(Work required)
Text only, exactly as given: reproduce the entries below without their pictures.

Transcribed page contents
+===+

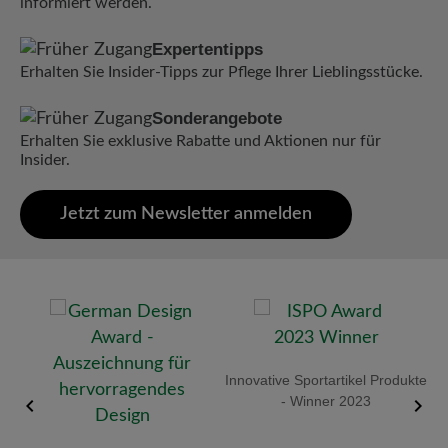
informiert werden.
Expertentipps
Erhalten Sie Insider-Tipps zur Pflege Ihrer Lieblingsstücke.
Sonderangebote
Erhalten Sie exklusive Rabatte und Aktionen nur für
Insider.
Jetzt zum Newsletter anmelden
old
Innovative Sportartikel Produkte
R
- Winner 2023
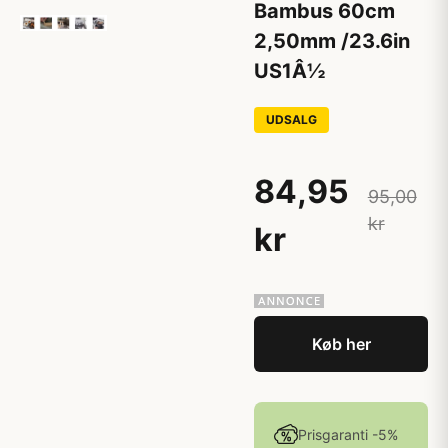
Bambus 60cm
2,50mm /23.6in
US1Â½
UDSALG
84,95
95,00
kr
kr
Køb her
Prisgaranti -5%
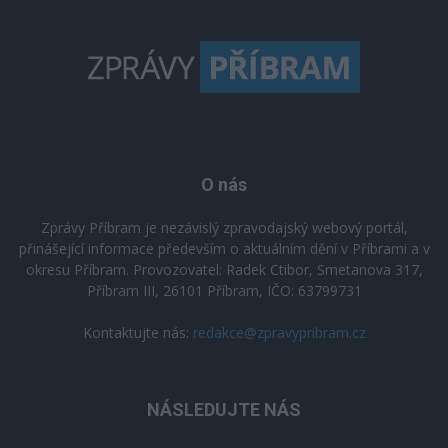
O nás
Zprávy Příbram je nezávislý zpravodajský webový portál,
přinášející informace především o aktuálním dění v Příbrami a v
okresu Příbram. Provozovatel: Radek Ctibor, Smetanova 317,
Příbram III, 26101 Příbram, IČO: 63799731
Kontaktujte nás:
redakce@zpravypribram.cz
NÁSLEDUJTE NÁS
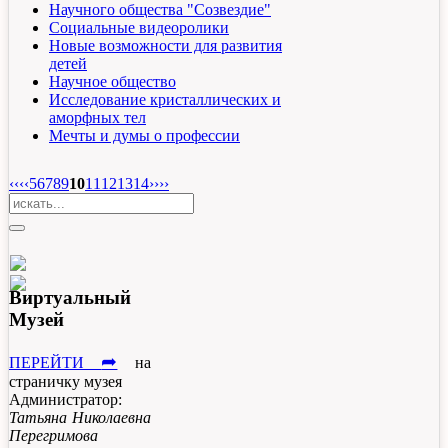
Научного общества "Созвездие"
Социальные видеоролики
Новые возможности для развития
детей
Научное общество
Исследование кристаллических и
аморфных тел
Мечты и думы о профессии
‹‹‹
‹
5
6
7
8
9
10
11
12
13
14
›
›››
Виртуальный
Музей
➦
ПЕРЕЙТИ
на
страничку музея
Администратор:
Татьяна Николаевна
Перегримова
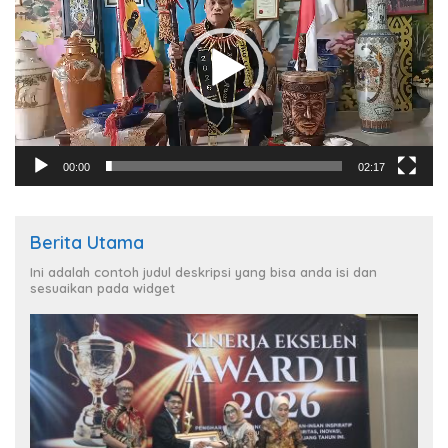
00:00
02:17
Berita Utama
Ini adalah contoh judul deskripsi yang bisa anda isi dan
sesuaikan pada widget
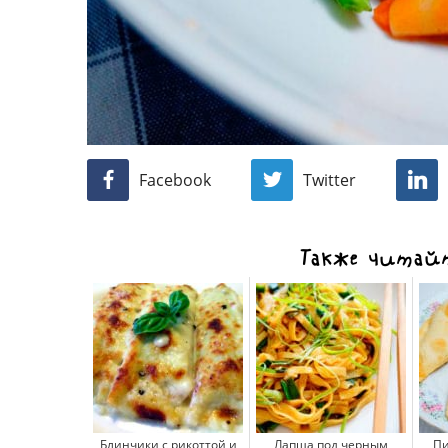
Facebook
Twitter
Также читайт
Блинчики с рикоттой и
Лапша под черным
Пи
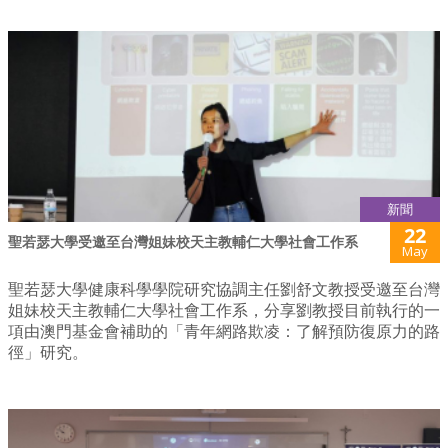
新聞
22
聖若瑟大學受邀至台灣姐妹校天主教輔仁大學社會工作系
May
聖若瑟大學健康科學學院研究協調主任劉舒文教授受邀至台灣
姐妹校天主教輔仁大學社會工作系，分享劉教授目前執行的一
項由澳門基金會補助的「青年網路欺凌：了解預防復原力的路
徑」研究。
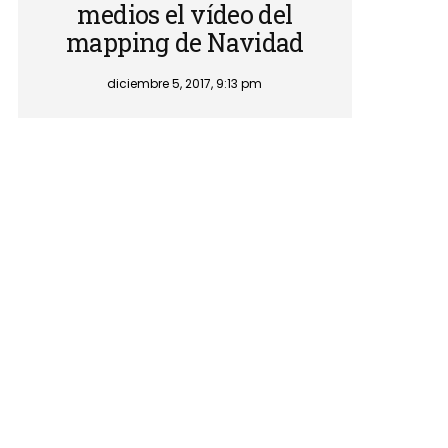
medios el vídeo del
mapping de Navidad
diciembre 5, 2017, 9:13 pm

+===+

(Answer section)
informiert werden.
Expertentipps
Erhalten Sie Insider-Tipps zur Pflege Ihrer Lieblingsstücke.
Sonderangebote
Erhalten Sie exklusive Rabatte und Aktionen nur für
Insider.
Jetzt zum Newsletter anmelden
old
Innovative Sportartikel Produkte
R
- Winner 2023
Bambus 60cm
2,50mm /23.6in
US1Â½
UDSALG
84,95
95,00
kr
kr
Køb her
Prisgaranti -5%
O nás
Zprávy Příbram je nezávislý zpravodajský webový portál,
přinášející informace především o aktuálním dění v Příbrami a v
okresu Příbram. Provozovatel: Radek Ctibor, Smetanova 317,
Příbram III, 26101 Příbram, IČO: 63799731
Kontaktujte nás:
redakce@zpravypribram.cz
NÁSLEDUJTE NÁS
Научного общества "Созвездие"
Социальные видеоролики
Новые возможности для развития
детей
Научное общество
Исследование кристаллических и
аморфных тел
Мечты и думы о профессии
‹‹‹
‹
5
6
7
8
9
10
11
12
13
14
›
›››
Виртуальный
Музей
➦
ПЕРЕЙТИ
на
страничку музея
Администратор:
Татьяна Николаевна
Перегримова
00:00
02:17
Berita Utama
Ini adalah contoh judul deskripsi yang bisa anda isi dan
sesuaikan pada widget
Facebook
Twitter
Также читайт
Блинчики с рикоттой и
Лапша под черным
Пи
新聞
22
聖若瑟大學受邀至台灣姐妹校天主教輔仁大學社會工作系
May
聖若瑟大學健康科學學院研究協調主任劉舒文教授受邀至台灣
姐妹校天主教輔仁大學社會工作系，分享劉教授目前執行的一
項由澳門基金會補助的「青年網路欺凌：了解預防復原力的路
徑」研究。
medios el vídeo del
mapping de Navidad
diciembre 5, 2017, 9:13 pm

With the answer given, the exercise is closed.